TASK DESCRIPTION = Filter the entries beneath this task, copying only the lines that hold the word "повторно".
[RECORDS PROVIDED]
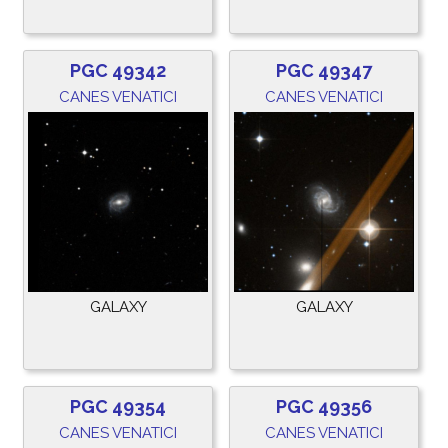
PGC 49342
PGC 49347
CANES VENATICI
CANES VENATICI
GALAXY
GALAXY
PGC 49354
PGC 49356
CANES VENATICI
CANES VENATICI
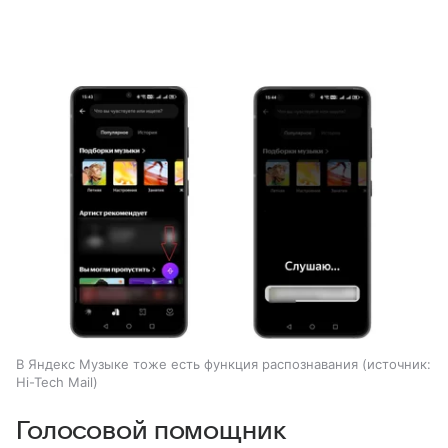
В Яндекс Музыке тоже есть функция распознавания
источник:
Hi-Tech Mail
Голосовой помощник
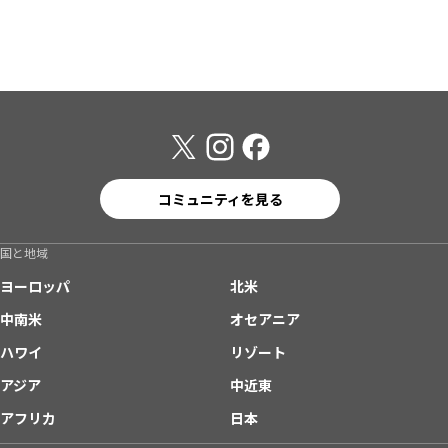
コミュニティを見る
国と地域
ヨーロッパ
北米
中南米
オセアニア
ハワイ
リゾート
アジア
中近東
アフリカ
日本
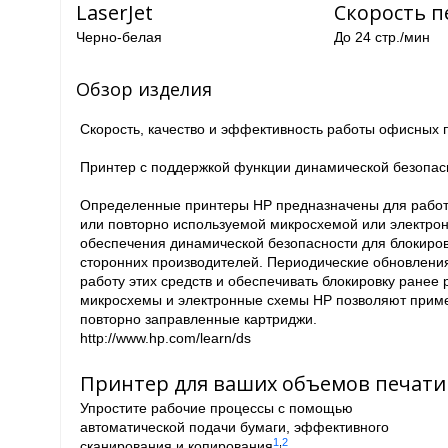
LaserJet
Скорость п
Черно-белая
До 24 стр./мин
Обзор изделия
Скорость, качество и эффективность работы офисных 
Принтер с поддержкой функции динамической безопас
Определенные принтеры HP предназначены для работы
или повторно используемой микросхемой или электрон
обеспечения динамической безопасности для блокиров
сторонних производителей. Периодические обновлен
работу этих средств и обеспечивать блокировку ране
микросхемы и электронные схемы HP позволяют приме
повторно заправленные картриджи.
http://www.hp.com/learn/ds
Принтер для ваших объемов печати
Упростите рабочие процессы с помощью
автоматической подачи бумаги, эффективного
1
,
2
сканирования и копирования
.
[/RECORDS PROVIDED]
RESPONSE AREA =
или повторно используемой микросхемой или электрон
повторно заправленные картриджи.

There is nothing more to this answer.